→ What this task involves
Down to the final line, write out the data below exactly.

→ Saved data entries

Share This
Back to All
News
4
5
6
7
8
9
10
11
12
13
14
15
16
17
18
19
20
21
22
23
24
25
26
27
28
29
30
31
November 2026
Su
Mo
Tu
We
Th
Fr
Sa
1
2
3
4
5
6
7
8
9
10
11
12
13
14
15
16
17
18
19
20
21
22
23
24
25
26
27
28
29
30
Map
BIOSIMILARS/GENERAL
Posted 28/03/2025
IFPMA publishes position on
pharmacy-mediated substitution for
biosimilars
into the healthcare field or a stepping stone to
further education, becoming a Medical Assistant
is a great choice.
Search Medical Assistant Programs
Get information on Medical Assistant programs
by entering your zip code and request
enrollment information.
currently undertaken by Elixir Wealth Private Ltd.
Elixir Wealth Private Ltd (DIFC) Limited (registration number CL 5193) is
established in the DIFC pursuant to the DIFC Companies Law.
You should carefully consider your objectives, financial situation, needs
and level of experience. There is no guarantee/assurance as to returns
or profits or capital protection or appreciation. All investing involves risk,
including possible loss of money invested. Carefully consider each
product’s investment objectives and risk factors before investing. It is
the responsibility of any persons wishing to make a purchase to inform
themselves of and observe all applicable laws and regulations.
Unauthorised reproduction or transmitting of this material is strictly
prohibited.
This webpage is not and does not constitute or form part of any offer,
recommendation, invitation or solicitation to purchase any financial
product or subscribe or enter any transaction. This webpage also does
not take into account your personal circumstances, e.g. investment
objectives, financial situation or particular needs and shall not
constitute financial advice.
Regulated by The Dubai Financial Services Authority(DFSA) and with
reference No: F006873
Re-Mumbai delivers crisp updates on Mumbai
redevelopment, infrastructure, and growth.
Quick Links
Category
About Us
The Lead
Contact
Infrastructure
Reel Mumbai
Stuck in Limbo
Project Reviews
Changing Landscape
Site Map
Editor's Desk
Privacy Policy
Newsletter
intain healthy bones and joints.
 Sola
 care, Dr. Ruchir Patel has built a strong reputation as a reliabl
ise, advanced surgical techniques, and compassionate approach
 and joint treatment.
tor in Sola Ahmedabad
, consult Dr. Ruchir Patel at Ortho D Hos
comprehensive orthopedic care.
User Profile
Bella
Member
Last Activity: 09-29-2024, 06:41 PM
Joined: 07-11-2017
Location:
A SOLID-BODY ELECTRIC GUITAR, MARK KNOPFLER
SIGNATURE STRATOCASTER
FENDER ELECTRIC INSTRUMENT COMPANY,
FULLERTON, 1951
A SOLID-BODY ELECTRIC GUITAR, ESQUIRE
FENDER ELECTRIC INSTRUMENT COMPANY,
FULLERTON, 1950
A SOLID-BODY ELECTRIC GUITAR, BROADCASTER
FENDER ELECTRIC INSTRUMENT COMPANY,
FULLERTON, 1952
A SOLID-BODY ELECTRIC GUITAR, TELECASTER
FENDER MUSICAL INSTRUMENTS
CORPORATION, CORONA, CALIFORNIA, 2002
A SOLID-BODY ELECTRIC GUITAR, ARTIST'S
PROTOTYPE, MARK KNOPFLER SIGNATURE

→ Finished task
Share This
Back to All
News
4
5
6
7
8
9
10
11
12
13
14
15
16
17
18
19
20
21
22
23
24
25
26
27
28
29
30
31
November 2026
Su
Mo
Tu
We
Th
Fr
Sa
1
2
3
4
5
6
7
8
9
10
11
12
13
14
15
16
17
18
19
20
21
22
23
24
25
26
27
28
29
30
Map
BIOSIMILARS/GENERAL
Posted 28/03/2025
IFPMA publishes position on
pharmacy-mediated substitution for
biosimilars
into the healthcare field or a stepping stone to
further education, becoming a Medical Assistant
is a great choice.
Search Medical Assistant Programs
Get information on Medical Assistant programs
by entering your zip code and request
enrollment information.
currently undertaken by Elixir Wealth Private Ltd.
Elixir Wealth Private Ltd (DIFC) Limited (registration number CL 5193) is
established in the DIFC pursuant to the DIFC Companies Law.
You should carefully consider your objectives, financial situation, needs
and level of experience. There is no guarantee/assurance as to returns
or profits or capital protection or appreciation. All investing involves risk,
including possible loss of money invested. Carefully consider each
product’s investment objectives and risk factors before investing. It is
the responsibility of any persons wishing to make a purchase to inform
themselves of and observe all applicable laws and regulations.
Unauthorised reproduction or transmitting of this material is strictly
prohibited.
This webpage is not and does not constitute or form part of any offer,
recommendation, invitation or solicitation to purchase any financial
product or subscribe or enter any transaction. This webpage also does
not take into account your personal circumstances, e.g. investment
objectives, financial situation or particular needs and shall not
constitute financial advice.
Regulated by The Dubai Financial Services Authority(DFSA) and with
reference No: F006873
Re-Mumbai delivers crisp updates on Mumbai
redevelopment, infrastructure, and growth.
Quick Links
Category
About Us
The Lead
Contact
Infrastructure
Reel Mumbai
Stuck in Limbo
Project Reviews
Changing Landscape
Site Map
Editor's Desk
Privacy Policy
Newsletter
intain healthy bones and joints.
 Sola
 care, Dr. Ruchir Patel has built a strong reputation as a reliabl
ise, advanced surgical techniques, and compassionate approach
 and joint treatment.
tor in Sola Ahmedabad
, consult Dr. Ruchir Patel at Ortho D Hos
comprehensive orthopedic care.
User Profile
Bella
Member
Last Activity: 09-29-2024, 06:41 PM
Joined: 07-11-2017
Location:
A SOLID-BODY ELECTRIC GUITAR, MARK KNOPFLER
SIGNATURE STRATOCASTER
FENDER ELECTRIC INSTRUMENT COMPANY,
FULLERTON, 1951
A SOLID-BODY ELECTRIC GUITAR, ESQUIRE
FENDER ELECTRIC INSTRUMENT COMPANY,
FULLERTON, 1950
A SOLID-BODY ELECTRIC GUITAR, BROADCASTER
FENDER ELECTRIC INSTRUMENT COMPANY,
FULLERTON, 1952
A SOLID-BODY ELECTRIC GUITAR, TELECASTER
FENDER MUSICAL INSTRUMENTS
CORPORATION, CORONA, CALIFORNIA, 2002
A SOLID-BODY ELECTRIC GUITAR, ARTIST'S
PROTOTYPE, MARK KNOPFLER SIGNATURE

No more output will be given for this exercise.